Page images and extracted text
/---

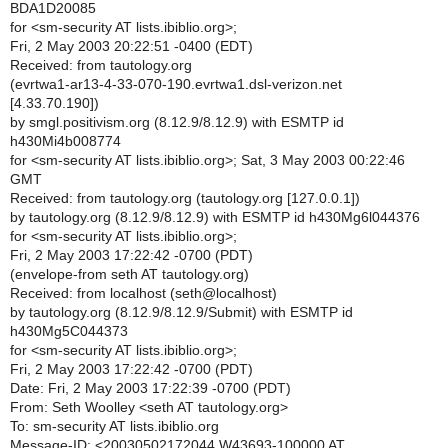
BDA1D20085
for <sm-security AT lists.ibiblio.org>;
Fri, 2 May 2003 20:22:51 -0400 (EDT)
Received: from tautology.org
(evrtwa1-ar13-4-33-070-190.evrtwa1.dsl-verizon.net
[4.33.70.190])
by smgl.positivism.org (8.12.9/8.12.9) with ESMTP id
h430Mi4b008774
for <sm-security AT lists.ibiblio.org>; Sat, 3 May 2003 00:22:46
GMT
Received: from tautology.org (tautology.org [127.0.0.1])
by tautology.org (8.12.9/8.12.9) with ESMTP id h430Mg6l044376
for <sm-security AT lists.ibiblio.org>;
Fri, 2 May 2003 17:22:42 -0700 (PDT)
(envelope-from seth AT tautology.org)
Received: from localhost (seth@localhost)
by tautology.org (8.12.9/8.12.9/Submit) with ESMTP id
h430Mg5C044373
for <sm-security AT lists.ibiblio.org>;
Fri, 2 May 2003 17:22:42 -0700 (PDT)
Date: Fri, 2 May 2003 17:22:39 -0700 (PDT)
From: Seth Woolley <seth AT tautology.org>
To: sm-security AT lists.ibiblio.org
Message-ID: <20030502172044.W43693-100000 AT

\---

PROBLEM TO WORK ON |
Look above for the line containing "by tautology.org (8.12.9/8.12.9/Submit)". Return it and each line after it exactly, through the last line, and nothing more.

EXERCISE SOLUTION |
by tautology.org (8.12.9/8.12.9/Submit) with ESMTP id
h430Mg5C044373
for <sm-security AT lists.ibiblio.org>;
Fri, 2 May 2003 17:22:42 -0700 (PDT)
Date: Fri, 2 May 2003 17:22:39 -0700 (PDT)
From: Seth Woolley <seth AT tautology.org>
To: sm-security AT lists.ibiblio.org
Message-ID: <20030502172044.W43693-100000 AT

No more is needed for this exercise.